**PROBLEM REQUIREMENTS:** If a line in the records below contains the word "Vivo", copy it.

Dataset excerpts
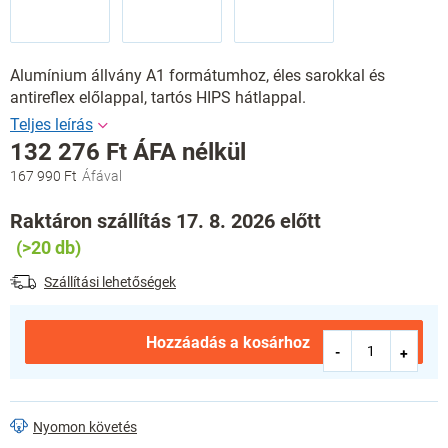
Alumínium állvány A1 formátumhoz, éles sarokkal és
antireflex előlappal, tartós HIPS hátlappal.
132 276 Ft ÁFA nélkül
167 990 Ft
Egységár:
Raktáron szállítás 17. 8. 2026 előtt
(>20 db)
Szállítási lehetőségek
Hozzáadás a kosárhoz
Nyomon követés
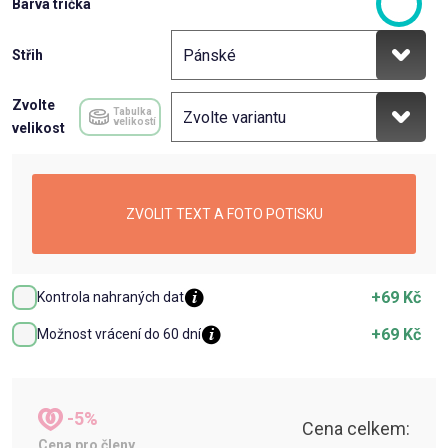
Barva trička
Střih
Zvolte
Tabulka
velikostí
velikost
ZVOLIT TEXT A FOTO POTISKU
+69 Kč
Kontrola nahraných dat
+69 Kč
Možnost vrácení do 60 dní
-5%
Cena celkem:
Cena pro členy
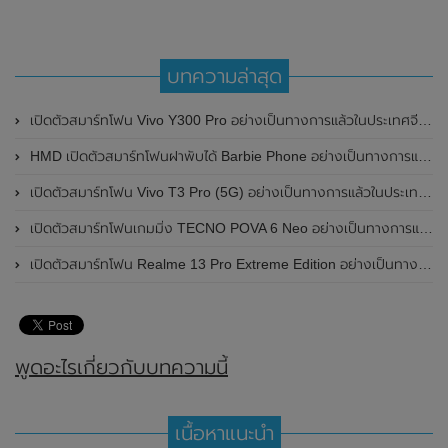
บทความล่าสุด
เปิดตัวสมาร์ทโฟน Vivo Y300 Pro อย่างเป็นทางการแล้วในประเทศจีน มาพร้อมดีไซน์พรีเมี่ยม ทนทาน และแบตเตอรี่สุดอึดขนาดใหญ่ 6,500mAh พร้อมรองรับการชาร์จไว 80W
HMD เปิดตัวสมาร์ทโฟนฝาพับได้ Barbie Phone อย่างเป็นทางการแล้ว มาพร้อมธีมสีชมพูสดใส
เปิดตัวสมาร์ทโฟน Vivo T3 Pro (5G) อย่างเป็นทางการแล้วในประเทศอินเดีย
เปิดตัวสมาร์ทโฟนเกมมิ่ง TECNO POVA 6 Neo อย่างเป็นทางการแล้วในประเทศไทย ในราคา 8,499 บาท
เปิดตัวสมาร์ทโฟน Realme 13 Pro Extreme Edition อย่างเป็นทางการแล้วในประเทศจีน
พูดอะไรเกี่ยวกับบทความนี้
เนื้อหาแนะนำ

**TASK ANSWER:**
เปิดตัวสมาร์ทโฟน Vivo Y300 Pro อย่างเป็นทางการแล้วในประเทศจีน มาพร้อมดีไซน์พรีเมี่ยม ทนทาน และแบตเตอรี่สุดอึดขนาดใหญ่ 6,500mAh พร้อมรองรับการชาร์จไว 80W
เปิดตัวสมาร์ทโฟน Vivo T3 Pro (5G) อย่างเป็นทางการแล้วในประเทศอินเดีย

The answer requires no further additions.